The state of Tennessee is trying to offer more incentives to get physicians to relocate. One example is forgiving loan debt based on the number of years a doctor will commit to practicing in areas of the state where he or she is needed.

The Tennessee Medical Associated just re-affirmed a resolution dealing with the rising cost of medical education and committing to look for ways to reduce costs or anything that's a barrier to attracting physicians.

6 News contacted officials with the American Medical Association who say allowing nurses to have more authority could cause more harm to the industry.

American Medical Association President J. James Rohack sent the following email response:

"With a shortage of both physicians and nurses in the U.S., increasing the responsibility of nurses is not the answer to the physician shortage. Physicians undertake a decade or more of postgraduate medical education and thousands of hours of clinical experience that provides them with the in-depth knowledge and ability to diagnose and treat patients. Many nurse practitioners have just three years of postgraduate education, limited prescription drug training, and clinical experience that is less than that obtained in the first year of a three year medical residency.

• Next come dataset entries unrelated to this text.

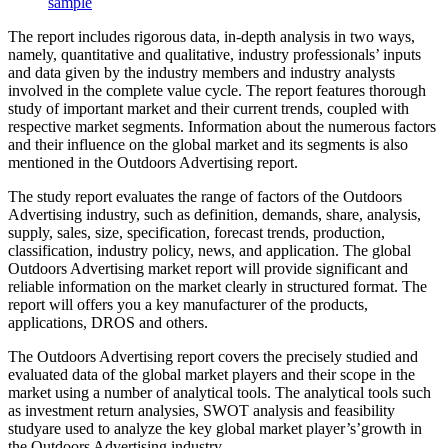
sample
The report includes rigorous data, in-depth analysis in two ways,
namely, quantitative and qualitative, industry professionals’ inputs
and data given by the industry members and industry analysts
involved in the complete value cycle. The report features thorough
study of important market and their current trends, coupled with
respective market segments. Information about the numerous factors
and their influence on the global market and its segments is also
mentioned in the Outdoors Advertising report.
The study report evaluates the range of factors of the Outdoors
Advertising industry, such as definition, demands, share, analysis,
supply, sales, size, specification, forecast trends, production,
classification, industry policy, news, and application. The global
Outdoors Advertising market report will provide significant and
reliable information on the market clearly in structured format. The
report will offers you a key manufacturer of the products,
applications, DROS and others.
The Outdoors Advertising report covers the precisely studied and
evaluated data of the global market players and their scope in the
market using a number of analytical tools. The analytical tools such
as investment return analysies, SWOT analysis and feasibility
studyare used to analyze the key global market player’s’growth in
the Outdoors Advertising industry.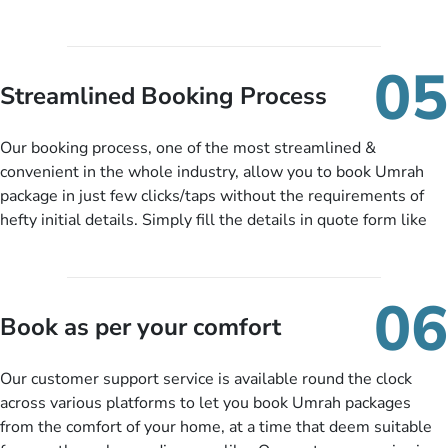
package at a price you have been looking for to keep things
under budget despite missing the chance to book in advance.
When there is an offer at a price falling in your specified
05
budget range comes in the radar, you will be notified via email
Streamlined Booking Process
instantly. So no more missed opportunities!
Our booking process, one of the most streamlined &
convenient in the whole industry, allow you to book Umrah
package in just few clicks/taps without the requirements of
hefty initial details. Simply fill the details in quote form like
your name, email, contact number, number of persons
travelling and your expected departure date. Hit submit & one
of our expert will come up with the most suitable Umrah
06
packages as per your described details. If they want more
Book as per your comfort
details to come up with better solution, they will contact you
via email or call to ask some more questions like preferred
Our customer support service is available round the clock
departure city, stay duration & budget and then recommend
across various platforms to let you book Umrah packages
you more appropriate package choices as per your needs. So,
from the comfort of your home, at a time that deem suitable
no need of stringent documentation at initial steps, booking is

If a health care professional with less than half of the education and training of a physician is given the same responsibilities, title and pay, there is no incentive to become a primary care physician. Each and every member of the health team plays a critical role, but we need to recognize the additional years of training and experience physicians undertake in order to maintain the high standard of medical care in the United States. We should focus our attention on increasing the number of health care professionals overall, physicians and nurses, so patients have access to the quality care they need."